Could I please clarify something? Are you moving away from your SISTER in order to improve your family life.. for example she is one of the reasons your family life needs improving. Or are you saying you are moving to Perth to improve your life as where you are LIVING is causing problems, which just happens to be away from your sister?
This is your situation and your sister but putting myself in your shoes, this is how I would handle it personally. If my 16 year old sister told me she was pregnant I would take a lot of things in to consideration.
For example... Does she want the baby? (I don't believe in abortion but I do believe in other people's freedom of choice, so what I do and other people do are different and I respect it. An example being my best friend had an abortion and I wondered silently how on Earth she could do it but held my tongue and supported her with HER decision as her choices do not belong to me).

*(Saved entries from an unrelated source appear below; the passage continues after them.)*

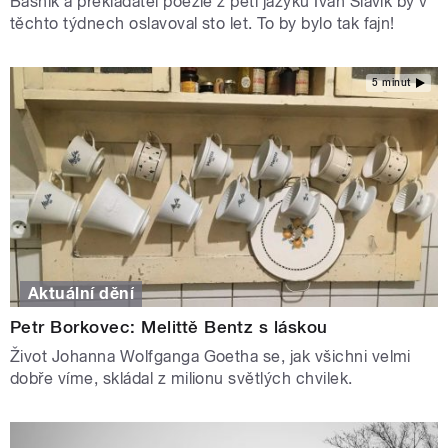
Básník a překladatel poezie z pěti jazyků Ivan Slavík by v
těchto týdnech oslavoval sto let. To by bylo tak fajn!
5 minut
Aktuální dění
Petr Borkovec: Melittě Bentz s láskou
Život Johanna Wolfganga Goetha se, jak všichni velmi
dobře víme, skládal z milionu světlých chvilek.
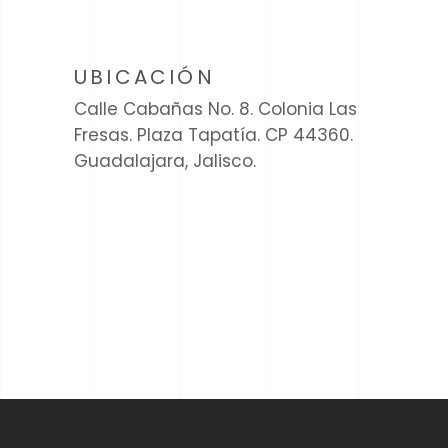
UBICACIÓN
Calle Cabañas No. 8. Colonia Las
Fresas. Plaza Tapatía. CP 44360.
Guadalajara, Jalisco.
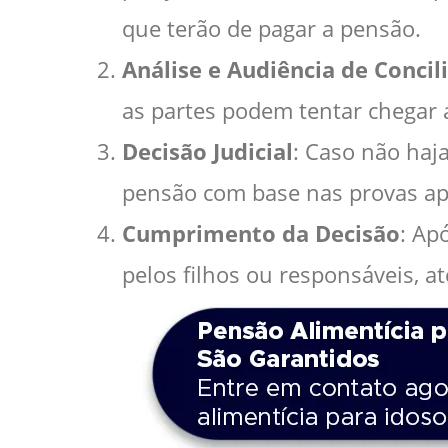
que terão de pagar a pensão.
Análise e Audiência de Concil
as partes podem tentar chegar 
Decisão Judicial
: Caso não haja
pensão com base nas provas ap
Cumprimento da Decisão
: Ap
pelos filhos ou responsáveis, a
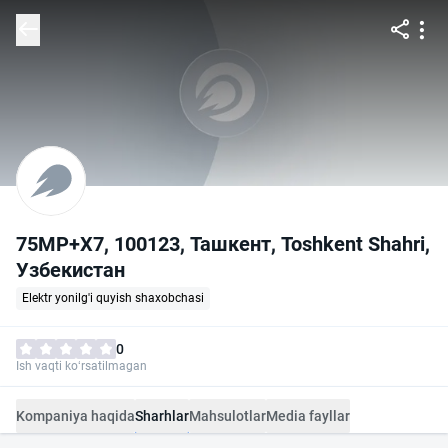
75MP+X7, 100123, Ташкент, Toshkent Shahri,
Узбекистан
Elektr yonilg'i quyish shaxobchasi
0
Ish vaqti ko‘rsatilmagan
Kompaniya haqida
Sharhlar
Mahsulotlar
Media fayllar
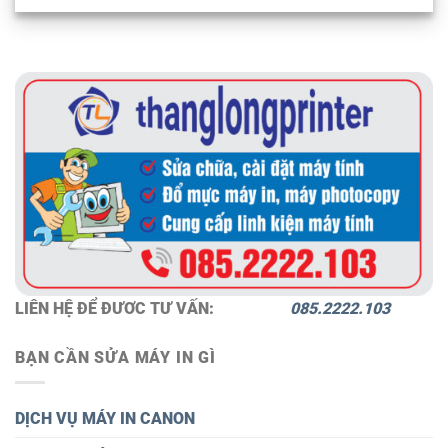
LIÊN HỆ ĐỂ ĐƯƠC TƯ VẤN:
085.2222.103
BẠN CẦN SỬA MÁY IN GÌ
DỊCH VỤ MÁY IN CANON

How long has she been with the boyfriend?
How mature is your sister?
Does she work?
How mature is the boyfriend?
Would he make a good father (these are your sister's choices, not yours remember. Example being, my family HATE my partner and believe he is wrong for me. However in my eyes he is the best thing that has ever happened to me and is a WONDERFUL father.)
Does your sister believe she will be a good mother?
Does she think her boyfriend treats her well enough to support her and a family?
Is her partner working?
If not, is he willing to work?
What is her plan?
What is his plan?
What is the backup plan?
What is their budget?
What support is available from any family support services such as Centrelink and Family Tax Benefits?
Can she access a health care card?
And so forth. I think if you sit down with your sister and ask her these kinds of questions, she will be able to come up with the answers she thinks is best for her. Based upon the answers of your sister, you can then work around and come to conclusions, she is happy with and so you also have a plan and know where you stand.